In my infancy and ignorance, yes, I have given foolishly. Granted, not everyone wants to get paid or seeks satisfaction the same way. For those of us who want to earn a living using our talents, we must stop undervaluing our blessings in any form and any length. The beauty and value of art are not limited to our age, experience, training, credits, goals, culture, form, formulas, panels of judges or editors, etc. A beauty of art is that it transcends every man-made constriction, even the artist, because it flows from a spiritual gift which is forever equal in all respects to any other manifestation of the spirit. A value of art is its renewable ability to connect with us in pure places and transfer meaning across the space between lives. The only real difference in art is, not everything is for everyone; but, let’s let this be decided individually, freely.
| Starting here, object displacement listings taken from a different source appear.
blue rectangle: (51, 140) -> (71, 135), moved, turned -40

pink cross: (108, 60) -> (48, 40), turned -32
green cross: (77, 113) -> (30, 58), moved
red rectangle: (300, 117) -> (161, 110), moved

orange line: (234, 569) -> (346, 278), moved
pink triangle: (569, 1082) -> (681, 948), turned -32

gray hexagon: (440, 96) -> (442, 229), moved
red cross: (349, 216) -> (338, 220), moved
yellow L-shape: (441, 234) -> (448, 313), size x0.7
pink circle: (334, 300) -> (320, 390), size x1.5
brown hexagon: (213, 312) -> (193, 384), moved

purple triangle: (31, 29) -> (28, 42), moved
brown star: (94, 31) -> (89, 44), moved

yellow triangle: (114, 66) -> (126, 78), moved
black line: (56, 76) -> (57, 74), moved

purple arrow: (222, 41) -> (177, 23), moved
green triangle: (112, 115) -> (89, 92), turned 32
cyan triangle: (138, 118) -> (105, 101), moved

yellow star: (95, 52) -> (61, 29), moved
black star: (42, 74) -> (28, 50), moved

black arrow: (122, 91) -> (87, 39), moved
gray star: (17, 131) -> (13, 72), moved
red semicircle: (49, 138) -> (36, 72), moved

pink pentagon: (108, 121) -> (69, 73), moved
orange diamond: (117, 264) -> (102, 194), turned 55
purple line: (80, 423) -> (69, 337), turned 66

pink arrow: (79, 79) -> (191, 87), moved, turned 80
Usiku (oo-SEE-koo) is inspired by the connection between spirituality and the natural world. His book of literary poetry, prose and short stories, Eloquence: Rhythm & Renaissance can be found at


WritingHermit said...

I agree completely. There is a perception that creativity is a pie-in-the-sky kind of thing that really does not require -- or merit -- money. Worse, some writers are made to feel that they are crass or somehow "not real writers" if they run their writing like a business. In today's world, though, that is the only way to go. Creativity is a concrete and necessary force in the world and those who supply it have a right to receive fair compensation for it. Without creativity, the world would wither.

Jim Murdoch said...

My wife has an expression she uses quite a lot: what the market will bear.
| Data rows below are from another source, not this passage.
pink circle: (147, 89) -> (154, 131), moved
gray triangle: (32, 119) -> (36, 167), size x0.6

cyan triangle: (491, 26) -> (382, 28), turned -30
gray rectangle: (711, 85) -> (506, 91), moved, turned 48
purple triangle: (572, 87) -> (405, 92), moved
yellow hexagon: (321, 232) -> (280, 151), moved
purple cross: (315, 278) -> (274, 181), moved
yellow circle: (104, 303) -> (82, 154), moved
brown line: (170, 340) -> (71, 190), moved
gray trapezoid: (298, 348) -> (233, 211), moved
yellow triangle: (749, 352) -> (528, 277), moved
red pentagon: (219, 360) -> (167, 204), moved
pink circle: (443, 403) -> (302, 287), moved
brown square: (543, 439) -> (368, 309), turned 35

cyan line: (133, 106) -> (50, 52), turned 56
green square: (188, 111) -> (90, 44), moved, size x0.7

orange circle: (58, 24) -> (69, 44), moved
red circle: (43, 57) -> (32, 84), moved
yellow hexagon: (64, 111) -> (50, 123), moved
Now I've got a box full of magazines where my poetry has appeared where all I ever got by way of payment was a free copy of the issue in which I appeared or, at best, a back issue or two. And that's fine and good when you realise what it's costing the publisher to bring out the magazine and they're probably doing the whole thing out of their bedroom.

The problem comes when you move up a rung or two on the ladder. There are no fewer people clammering after the few places there are and there's always someone willing to sell their soul for less than you think yours is worth; it's a buyer's market.

The answer quite simply is to self-publish. The problem there is the stigma attached to doing that. Well, not that long ago, to be born out of wedlock was something to be deeply ashamed of but who bats an eye these days? It's just unfortunate that we're on the cusp of a wave at the moment but it will resolve itself.

And maybe then, once the slush piles start to dry up, the publishers will have more time to actually read the things people are submitting to them and it won't take thirty or forty goes to get discovered.

Yeah right.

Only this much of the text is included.